ChatGPT will only get better, yet the most powerful intelligence is the emotional kind – that is agents’ secret weapon

I made a simple request to the technology asking it to write my questions and the introduction. Within minutes I had an opening address and 10 questions in front of me. The introduction it had written was a little clunky, but the questions were very good. They were the type I would have come up with myself, although I would have taken longer than a couple of minutes to compile them.

I was conscious at that moment that there were two ways to respond to this revelation. I could be resigned to the fact this technology would kill off my profession, or that here was an opportunity to achieve more in less time, if harnessed correctly.

Lacking human touch

A few nights later I was moderating a debate with travel professionals on the very subject of ChatGPT. The somewhat heated views from the floor ranged from “We’re all doomed” to a King Canute‑like “It’ll never replace true travel experts”.
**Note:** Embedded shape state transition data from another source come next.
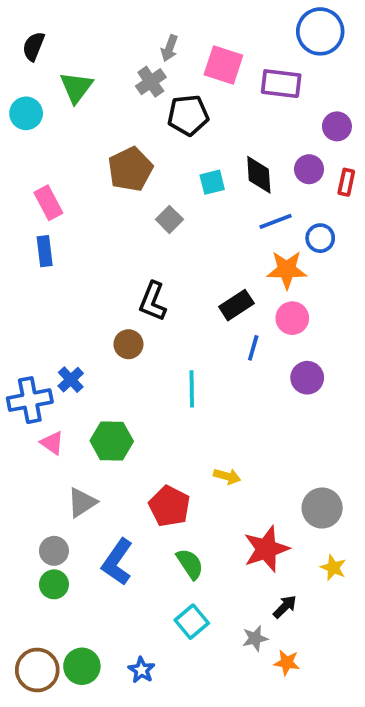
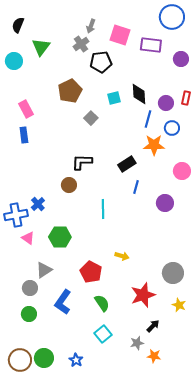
purple circle: (337, 126) -> (181, 59), moved
purple circle: (309, 169) -> (166, 103), moved
blue line: (276, 221) -> (148, 119), turned -54
black L-shape: (153, 301) -> (82, 162), turned 70
pink circle: (292, 318) -> (182, 171), moved
gray circle: (54, 551) -> (30, 288), moved

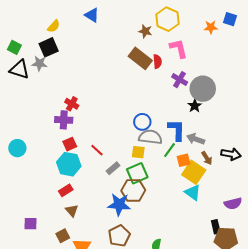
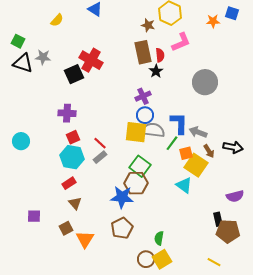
black square: (49, 47) -> (74, 74), moved
pink L-shape: (179, 48) -> (181, 42), turned 80
brown rectangle: (140, 58) -> (143, 52), turned 40
purple cross: (180, 80) -> (143, 96), moved, turned 35
red cross: (72, 104) -> (91, 60), moved, size x1.6
black star: (195, 106) -> (156, 71), moved
yellow square: (138, 152) -> (136, 132), moved, size x1.6
gray rectangle: (113, 168) -> (100, 157), moved
green square: (137, 173) -> (140, 166), turned -30
cyan triangle: (193, 192) -> (184, 185), moved

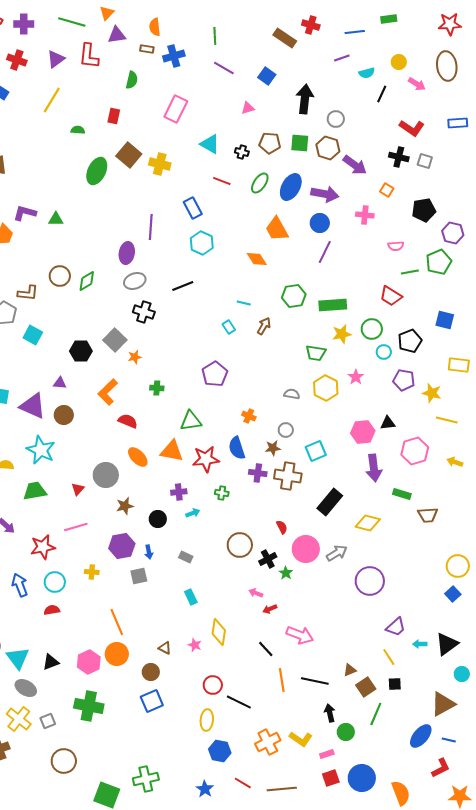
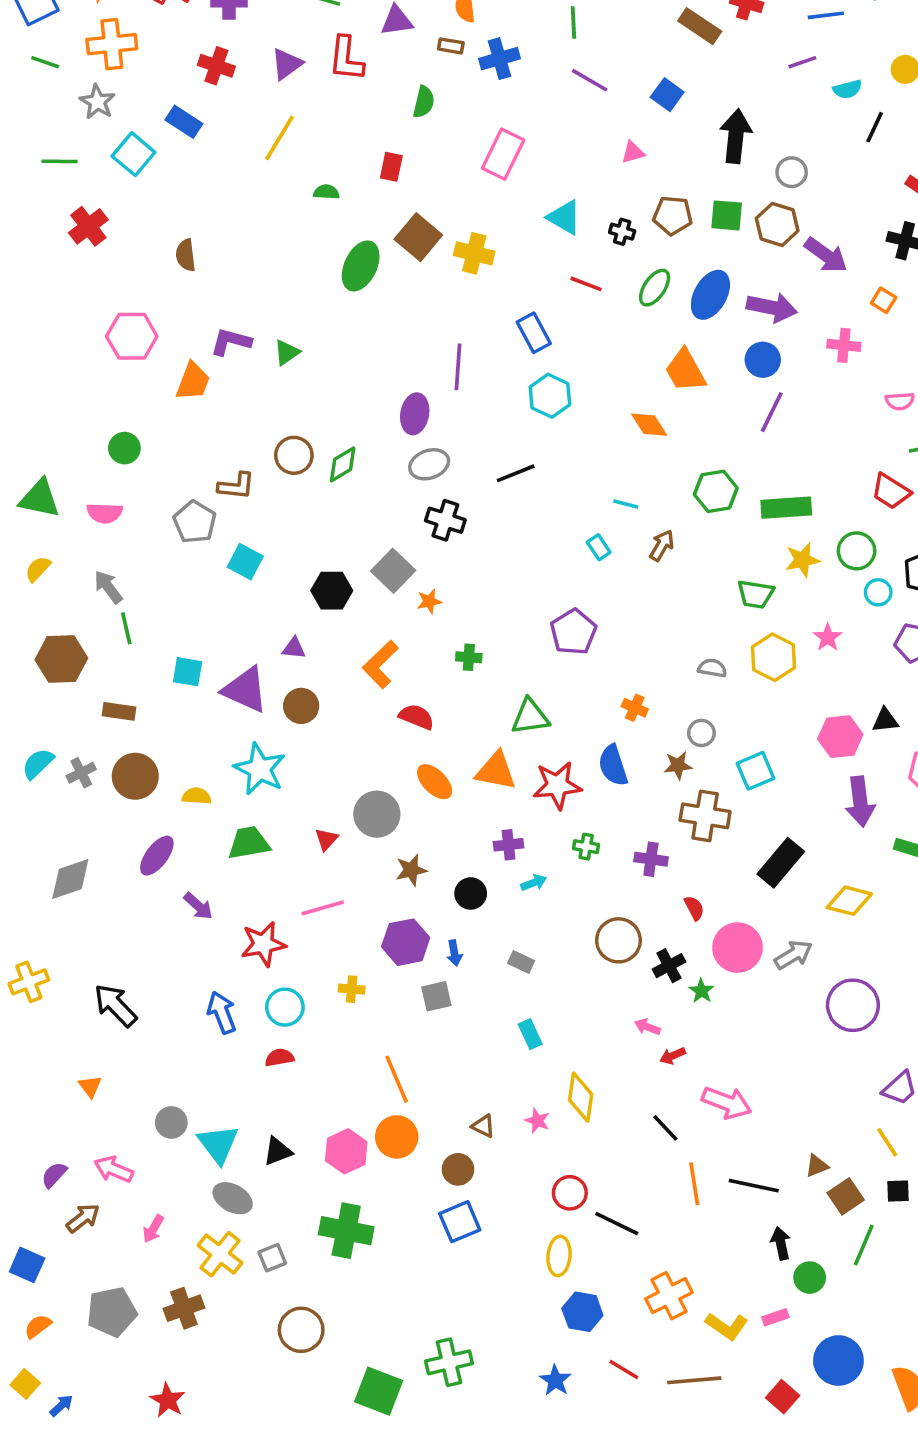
green triangle: (56, 219) -> (287, 353), turned -35
purple cross: (258, 473) -> (651, 859), moved
yellow L-shape: (301, 739) -> (727, 1326), moved
red square: (331, 778) -> (783, 1397), moved, turned -30

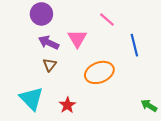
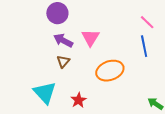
pink line: (107, 20) -> (147, 22), moved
I took hope from that last sentiment: AI will never replace travel experts. But I realised I was coming at it from a different angle. The folk saying agents were unlikely to be impacted were looking at the tech today, seeing flaws that meant it couldn’t emulate a travel expert.

But ChatGPT and its like are in their infancy. They will only get better at each stage of development, and will progress not gradually but in leaps and bounds.
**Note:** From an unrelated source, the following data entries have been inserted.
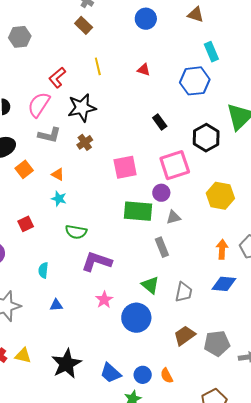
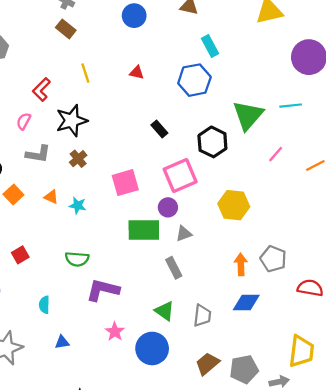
pink semicircle: (39, 105) -> (24, 121), size x0.6
cyan star: (59, 199) -> (78, 206), moved

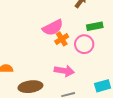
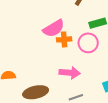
orange cross: (62, 39) -> (64, 39), turned 32

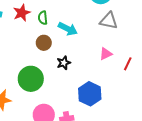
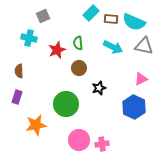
red star: (22, 13) -> (57, 50), moved
cyan arrow: (68, 29) -> (113, 47), moved
blue hexagon: (90, 94) -> (134, 107), moved

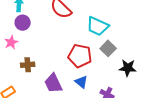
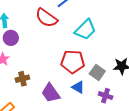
cyan trapezoid: (98, 26) -> (85, 30), turned -60
gray square: (108, 48) -> (97, 72), moved

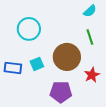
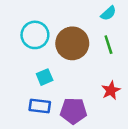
brown circle: (67, 57) -> (72, 43), moved
blue rectangle: (13, 68) -> (40, 106), moved

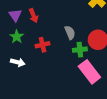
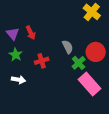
green cross: (80, 50) -> (79, 63), turned -32

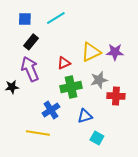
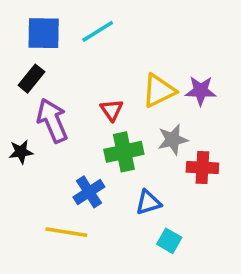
blue square: (25, 19) -> (44, 33), size x1.5
black rectangle: (31, 42) -> (31, 79), moved
red triangle: (64, 63) -> (112, 110), turned -40

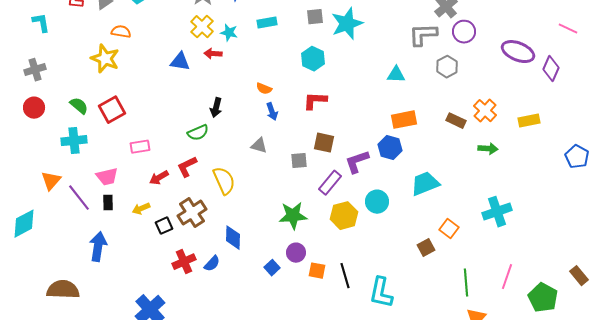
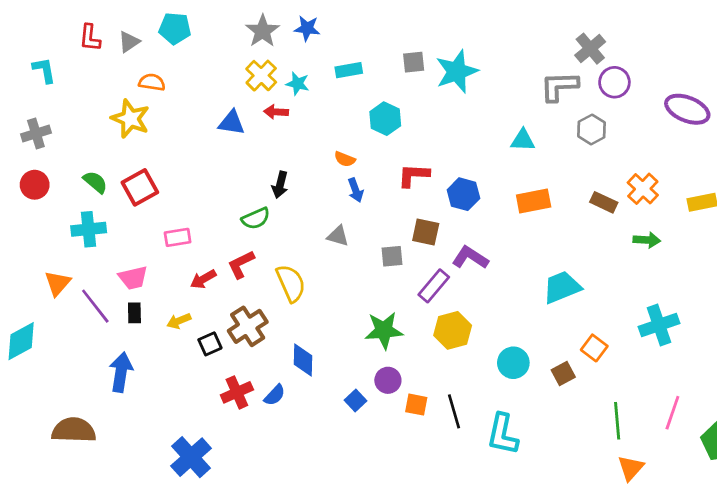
cyan hexagon: (313, 59) -> (385, 119), moved
blue hexagon: (390, 148) -> (463, 194), moved
purple L-shape: (357, 162) -> (470, 258), turned 52
cyan circle: (377, 202) -> (513, 363), moved

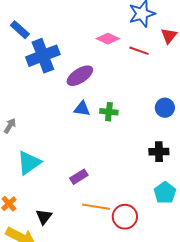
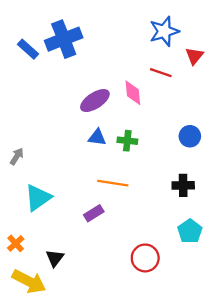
pink diamond: (108, 39) -> (133, 93), moved, turned 60
blue cross: (43, 56) -> (64, 39), moved
orange line: (96, 207) -> (113, 183), moved

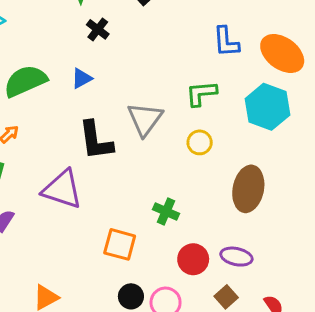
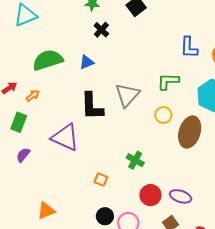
brown ellipse: (248, 189) -> (190, 132), moved
orange square: (120, 244) -> (101, 180), size x0.6

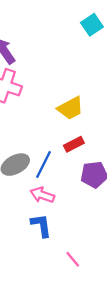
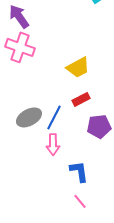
pink arrow: (42, 195) -> (53, 144), turned -110
blue L-shape: (41, 225) -> (79, 171), moved

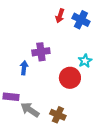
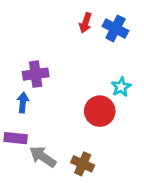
purple cross: (41, 52) -> (36, 74), moved
blue arrow: (24, 68) -> (23, 103), moved

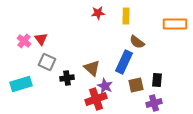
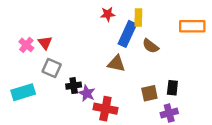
blue rectangle: (124, 62) -> (127, 34), moved
brown triangle: (92, 68) -> (116, 64), moved, turned -30
purple star: (105, 86) -> (87, 93), moved
red cross: (96, 99) -> (105, 109), turned 30

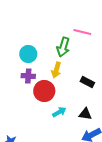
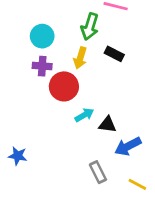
black rectangle: (87, 82) -> (114, 54), moved
black triangle: (85, 114) -> (107, 125), moved

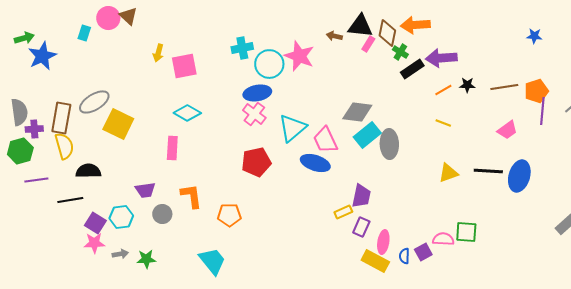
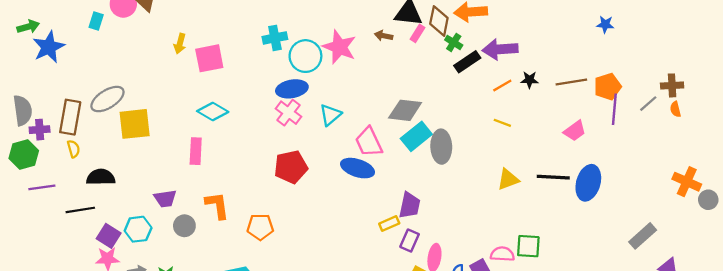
brown arrow: (334, 36) -> (384, 36), moved
yellow square: (118, 124) -> (135, 124), turned -32
cyan triangle: (292, 128) -> (330, 115), moved, size x0.7
yellow semicircle: (64, 146) -> (74, 149), size x0.6

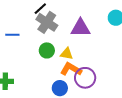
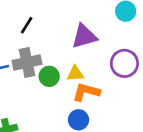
gray cross: (47, 22) -> (27, 62), moved, turned -30
purple circle: (85, 78) -> (124, 63), moved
So, why am I confident that AI will not replace travel agents? It’s because of the very fact that we are human, and although AI can do automation I doubt it will do human anytime soon.

The most powerful intelligence is the emotional kind: the ability to read between the lines; to read body language and tone of voice; to offer empathy and humour, urgency or calm.

If the pandemic taught us anything, it’s that when the chips are down, non-human OTAs and websites are shirked by the public for the reassurance of actual travel agents. The latter’s secret weapon is their ability to connect on a human level.

As author Mary Renault said: “There is only one kind of shock worse than the totally unexpected: the expected for which one has refused to prepare.”